TASK TO CARRY OUT: Look for the word "自选分析" in the data below, and copy every line that holds it.

DATA EXCERPTS:

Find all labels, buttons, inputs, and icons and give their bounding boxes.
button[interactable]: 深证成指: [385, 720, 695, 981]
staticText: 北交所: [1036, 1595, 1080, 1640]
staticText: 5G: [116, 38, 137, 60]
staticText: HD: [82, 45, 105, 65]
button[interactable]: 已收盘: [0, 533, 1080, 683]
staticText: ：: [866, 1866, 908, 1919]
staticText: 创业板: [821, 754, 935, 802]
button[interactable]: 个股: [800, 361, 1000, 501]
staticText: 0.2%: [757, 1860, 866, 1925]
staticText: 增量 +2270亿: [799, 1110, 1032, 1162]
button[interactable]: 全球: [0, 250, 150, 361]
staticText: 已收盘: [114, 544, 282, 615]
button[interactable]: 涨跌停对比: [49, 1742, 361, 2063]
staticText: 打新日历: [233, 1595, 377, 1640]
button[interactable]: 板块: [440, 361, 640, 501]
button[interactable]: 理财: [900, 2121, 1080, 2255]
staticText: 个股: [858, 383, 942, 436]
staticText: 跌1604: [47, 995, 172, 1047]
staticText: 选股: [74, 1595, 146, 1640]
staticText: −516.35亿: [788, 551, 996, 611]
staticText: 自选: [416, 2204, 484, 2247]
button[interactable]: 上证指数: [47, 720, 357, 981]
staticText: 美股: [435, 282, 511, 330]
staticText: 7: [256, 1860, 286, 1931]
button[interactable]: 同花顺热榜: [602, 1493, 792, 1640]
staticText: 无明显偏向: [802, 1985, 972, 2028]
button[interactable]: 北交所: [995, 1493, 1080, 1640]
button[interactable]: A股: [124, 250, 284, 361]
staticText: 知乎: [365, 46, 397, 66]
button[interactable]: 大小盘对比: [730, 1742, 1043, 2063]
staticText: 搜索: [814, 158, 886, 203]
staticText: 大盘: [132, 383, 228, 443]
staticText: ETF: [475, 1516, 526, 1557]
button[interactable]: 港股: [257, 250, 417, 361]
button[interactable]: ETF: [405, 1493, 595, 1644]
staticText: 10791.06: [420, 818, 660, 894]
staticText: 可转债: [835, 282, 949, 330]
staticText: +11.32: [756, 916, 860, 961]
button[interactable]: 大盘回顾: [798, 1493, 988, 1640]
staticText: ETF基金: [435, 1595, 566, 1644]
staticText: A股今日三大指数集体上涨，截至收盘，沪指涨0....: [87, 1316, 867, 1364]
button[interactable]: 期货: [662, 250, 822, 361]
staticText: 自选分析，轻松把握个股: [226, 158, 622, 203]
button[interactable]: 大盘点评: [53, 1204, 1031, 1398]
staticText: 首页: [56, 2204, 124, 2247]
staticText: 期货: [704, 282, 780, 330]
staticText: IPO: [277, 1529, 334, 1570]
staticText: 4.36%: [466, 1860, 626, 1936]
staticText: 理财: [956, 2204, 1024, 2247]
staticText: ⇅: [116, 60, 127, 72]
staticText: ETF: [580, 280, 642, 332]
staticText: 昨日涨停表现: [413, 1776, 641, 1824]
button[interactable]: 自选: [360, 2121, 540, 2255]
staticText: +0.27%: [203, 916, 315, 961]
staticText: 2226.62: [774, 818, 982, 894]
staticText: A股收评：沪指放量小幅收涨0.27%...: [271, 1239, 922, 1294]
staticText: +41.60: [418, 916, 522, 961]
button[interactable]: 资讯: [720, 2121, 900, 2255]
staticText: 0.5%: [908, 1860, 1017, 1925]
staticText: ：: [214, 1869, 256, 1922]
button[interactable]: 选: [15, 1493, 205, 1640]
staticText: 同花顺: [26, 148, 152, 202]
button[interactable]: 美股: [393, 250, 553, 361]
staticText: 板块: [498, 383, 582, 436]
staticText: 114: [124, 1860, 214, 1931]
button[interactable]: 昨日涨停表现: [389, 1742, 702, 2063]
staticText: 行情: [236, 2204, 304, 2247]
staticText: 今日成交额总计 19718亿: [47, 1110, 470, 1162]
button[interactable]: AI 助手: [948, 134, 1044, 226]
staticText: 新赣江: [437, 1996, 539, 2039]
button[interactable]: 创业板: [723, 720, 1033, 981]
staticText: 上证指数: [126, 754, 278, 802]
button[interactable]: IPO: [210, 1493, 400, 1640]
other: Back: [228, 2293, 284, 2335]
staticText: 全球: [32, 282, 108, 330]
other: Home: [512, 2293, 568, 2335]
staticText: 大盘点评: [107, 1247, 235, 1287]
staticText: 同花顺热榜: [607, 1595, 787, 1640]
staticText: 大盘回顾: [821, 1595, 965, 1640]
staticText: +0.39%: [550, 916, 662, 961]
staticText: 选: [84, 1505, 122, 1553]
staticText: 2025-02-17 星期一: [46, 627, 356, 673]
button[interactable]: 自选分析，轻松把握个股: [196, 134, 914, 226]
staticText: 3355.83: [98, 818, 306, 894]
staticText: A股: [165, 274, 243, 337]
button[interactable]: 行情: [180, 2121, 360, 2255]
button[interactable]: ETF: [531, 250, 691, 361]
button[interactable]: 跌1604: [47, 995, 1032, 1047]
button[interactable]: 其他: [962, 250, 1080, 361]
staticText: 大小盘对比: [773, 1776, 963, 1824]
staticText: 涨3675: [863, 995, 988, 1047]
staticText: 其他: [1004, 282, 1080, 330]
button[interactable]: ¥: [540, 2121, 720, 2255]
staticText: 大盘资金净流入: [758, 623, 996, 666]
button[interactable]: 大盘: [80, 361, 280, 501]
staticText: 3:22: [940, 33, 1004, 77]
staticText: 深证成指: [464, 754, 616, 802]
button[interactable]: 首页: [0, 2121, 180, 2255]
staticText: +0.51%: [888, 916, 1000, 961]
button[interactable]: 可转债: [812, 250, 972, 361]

ANSWER SECTION:
staticText: 自选分析，轻松把握个股: [226, 158, 622, 203]
button[interactable]: 自选分析，轻松把握个股: [196, 134, 914, 226]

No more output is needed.